Mount Robson, British Columbia, Canada

New investors in the asset class should heed the concerns of departing sub debt specialists

As additional tier one (AT1) bonds become more of a mainstream instrument, their investor base is shifting as those that have supported the market until now shy away from the format, to be replaced by credit and high yield funds.

Of course, this move is great for borrowers. The new accounts offer plenty of granularity and diversity in the belly of the book.

However, these new investors should be wary of why the specialists who have looked at AT1s under the microscope for more than a decade are now spurning them.

The worry expressed by the subordinated specialists is that while yields creep downwards, so do the spreads to which the instruments will reset if they are not called at the expected dates.

For instance, La Banque Postale’s record breaking €750m 3% AT1, sold last Wednesday, will reset to a spread of 312.1bp over five year mid-swaps if it is not called between November 2028 and May 2029.

In comparison, the borrower’s debut AT1, issued in November 2019, will reset to 401bp if it is not called November 2026.

With AT1 instruments there is always the chance that a note will be extended beyond its first call date, opening the possibility of a low reset bond paying a small spread for perpetuity.

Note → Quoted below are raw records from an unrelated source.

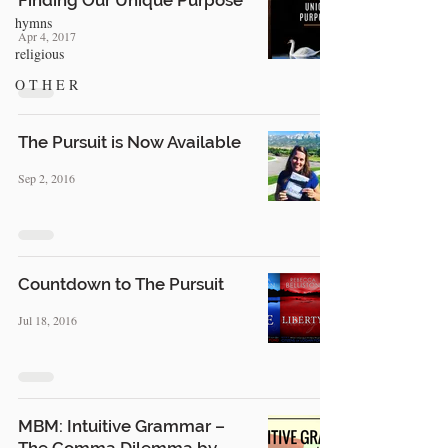
Finding Our Unique Purpose
hymns
Apr 4, 2017
religious
O T H E R
The Pursuit is Now Available
Sep 2, 2016
Countdown to The Pursuit
Jul 18, 2016
MBM: Intuitive Grammar –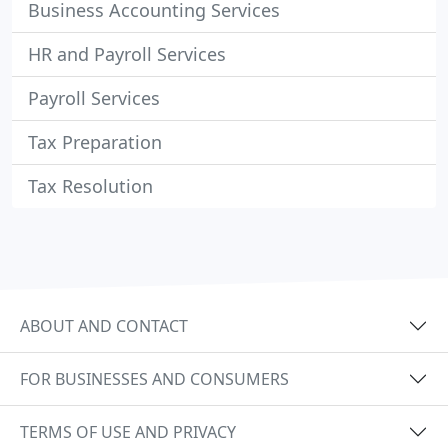
Business Accounting Services
HR and Payroll Services
Payroll Services
Tax Preparation
Tax Resolution
ABOUT AND CONTACT
FOR BUSINESSES AND CONSUMERS
TERMS OF USE AND PRIVACY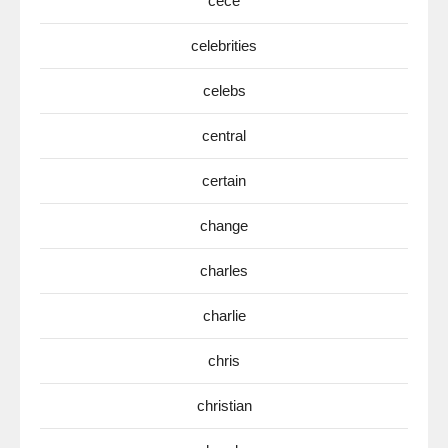
cece
celebrities
celebs
central
certain
change
charles
charlie
chris
christian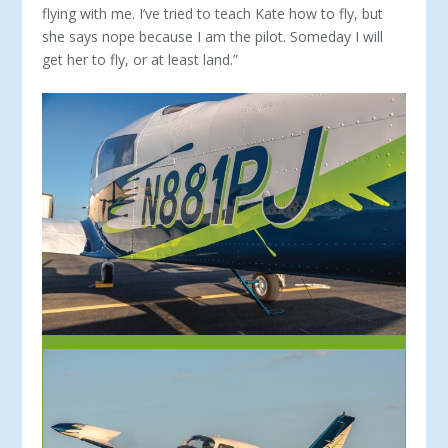
flying with me. I’ve tried to teach Kate how to fly, but
she says nope because I am the pi­lot. Someday I will
get her to fly, or at least land.”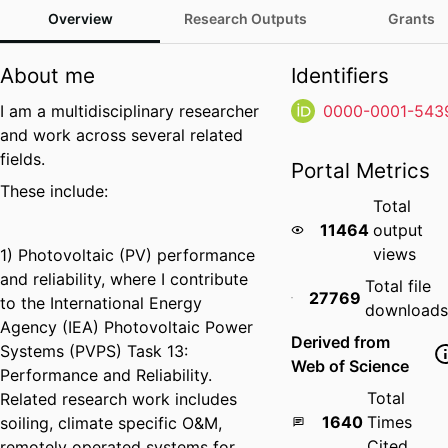
Overview
Research Outputs
Grants
About me
Identifiers
I am a multidisciplinary researcher
0000-0001-543
and work across several related
fields.
Portal Metrics
These include:
Total
11464
output
views
1) Photovoltaic (PV) performance
and reliability, where I contribute
Total file
27769
to the International Energy
downloads
Agency (IEA) Photovoltaic Power
Derived from
Systems (PVPS) Task 13:
Web of Science
Performance and Reliability.
Total
Related research work includes
1640
Times
soiling, climate specific O&M,
Cited
remotely operated systems for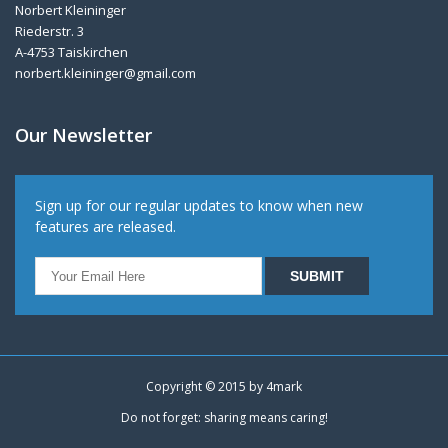
Norbert Kleininger
Riederstr. 3
A-4753 Taiskirchen
norbert.kleininger@gmail.com
Our Newsletter
Sign up for our regular updates to know when new
features are released.
Copyright © 2015 by
4mark
Do not forget: sharing means caring!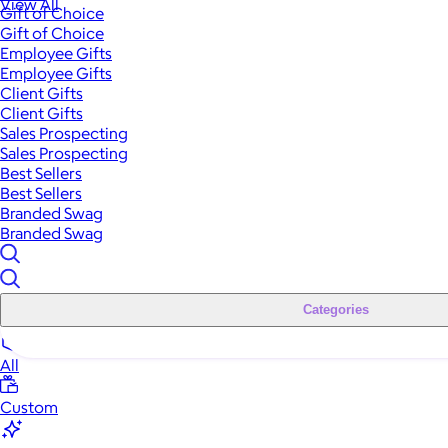
View All
Gift of Choice
Gift of Choice
Employee Gifts
Employee Gifts
Client Gifts
Client Gifts
Sales Prospecting
Sales Prospecting
Best Sellers
Best Sellers
Branded Swag
Branded Swag
Categories
All
Custom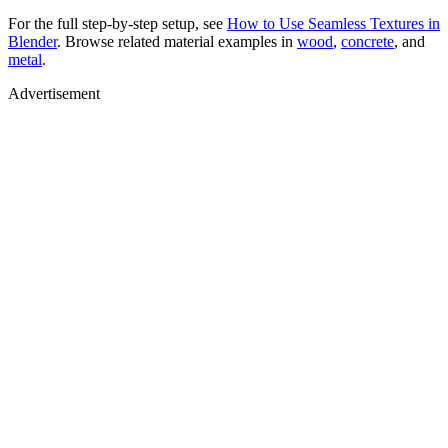
For the full step-by-step setup, see
How to Use Seamless Textures in
Blender
. Browse related material examples in
wood
,
concrete
, and
metal
.
Advertisement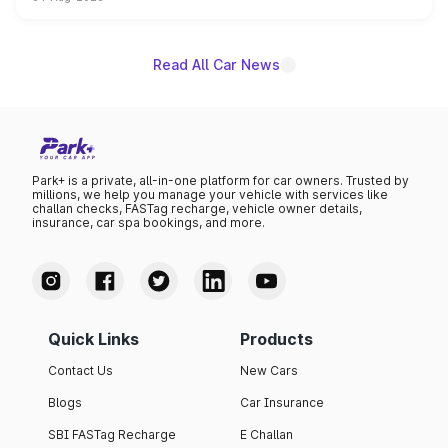
powertrain, though pricing and the launch date remain
unannounced for now.
Read All Car News
Park+ is a private, all-in-one platform for car owners. Trusted by
millions, we help you manage your vehicle with services like
challan checks, FASTag recharge, vehicle owner details,
insurance, car spa bookings, and more.
Quick Links
Products
Contact Us
New Cars
Blogs
Car Insurance
SBI FASTag Recharge
E Challan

For incumbent investors, the question is: Why take on this extension risk when you can hold your position in existing instruments without the fear of giving up spread?

Some specialists are concerned that in the event the market sours, these low reset bonds will get hammered as investors flock out of them en masse.

There was a sign of the soundness of this logic this week, when AT1s sold off in the wake of rates sensitivity.

The cash price on La Banque Postale’s recent AT1, for example, was down 1.69 from reoffer, just under a week after it was issued.

Of course, despite these concerns, the instrument does address the mandate for many high yield accounts. When senior debt is flirting with zero, the prospect of a headline 3% record low yield is tantalising for many.

However, when this class of capital was engineered in the wake of the 2008 Financial Crisis, the intention was not to give investors a new juicy product to buy, but rather to add a layer of insulation to banks' capital stacks.

As such, AT1 brings with it a degree of complexity that new accounts would do well not to underestimate.